Task statement: Every line from the top of the records through the line containing "Road, Dubai, 62049, AE" should be retyped exactly; the pictures should not.

Records to process:
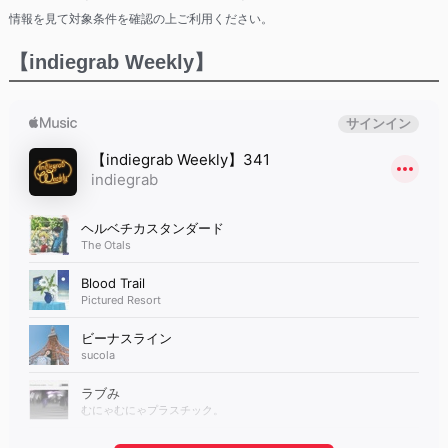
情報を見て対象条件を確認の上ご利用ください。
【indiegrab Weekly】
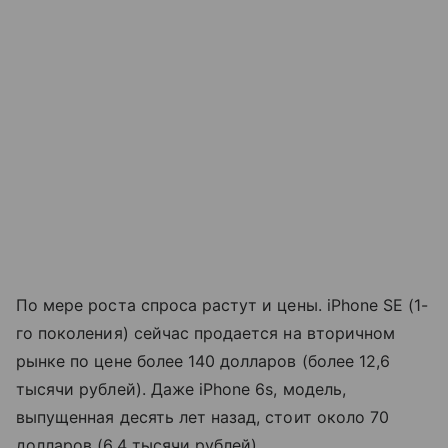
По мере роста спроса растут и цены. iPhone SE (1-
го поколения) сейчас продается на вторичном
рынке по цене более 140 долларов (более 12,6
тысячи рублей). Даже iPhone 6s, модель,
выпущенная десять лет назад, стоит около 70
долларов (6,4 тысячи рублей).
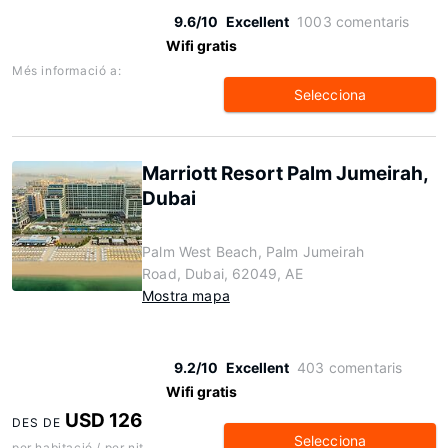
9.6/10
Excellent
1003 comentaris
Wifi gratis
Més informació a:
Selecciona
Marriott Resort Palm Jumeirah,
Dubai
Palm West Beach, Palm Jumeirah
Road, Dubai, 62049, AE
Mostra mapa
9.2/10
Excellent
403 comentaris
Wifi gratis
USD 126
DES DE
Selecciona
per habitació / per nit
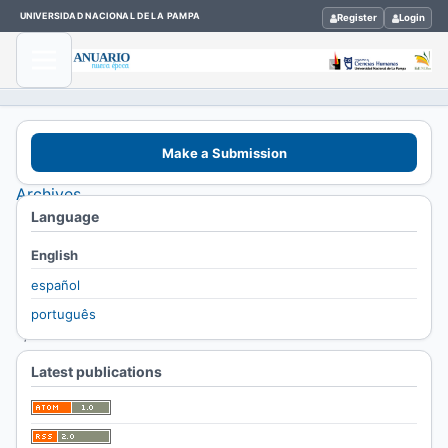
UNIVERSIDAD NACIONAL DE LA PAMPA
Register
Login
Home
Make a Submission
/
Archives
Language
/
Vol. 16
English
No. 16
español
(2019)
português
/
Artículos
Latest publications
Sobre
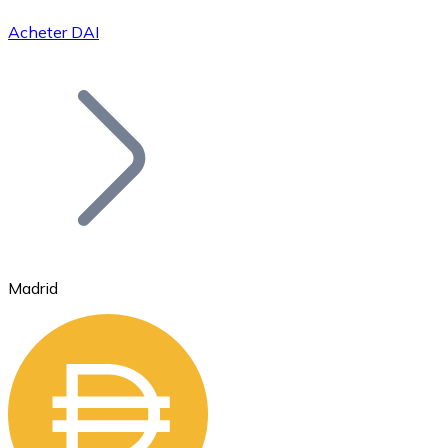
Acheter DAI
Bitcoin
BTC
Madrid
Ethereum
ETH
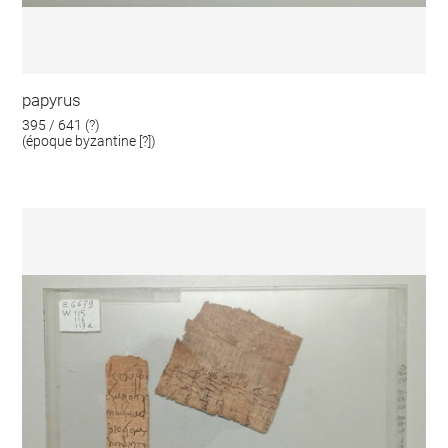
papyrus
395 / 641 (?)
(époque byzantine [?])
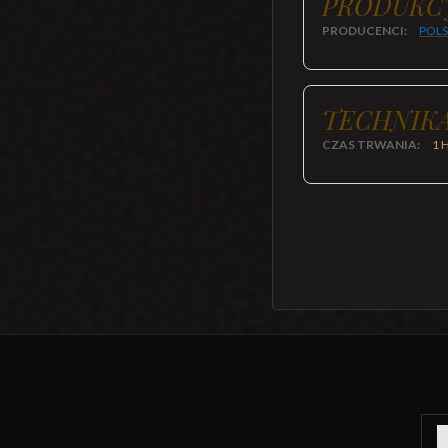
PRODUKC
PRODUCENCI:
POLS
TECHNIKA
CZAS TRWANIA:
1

Reply:
情報を見て対象条件を確認の上ご利用ください。
【indiegrab Weekly】
По мере роста спроса растут и цены. iPhone SE (1-
го поколения) сейчас продается на вторичном
рынке по цене более 140 долларов (более 12,6
тысячи рублей). Даже iPhone 6s, модель,
выпущенная десять лет назад, стоит около 70
долларов (6,4 тысячи рублей).
9.6/10
Excellent
1003 comentaris
Wifi gratis
Més informació a:
Selecciona
Marriott Resort Palm Jumeirah,
Dubai
Palm West Beach, Palm Jumeirah
Road, Dubai, 62049, AE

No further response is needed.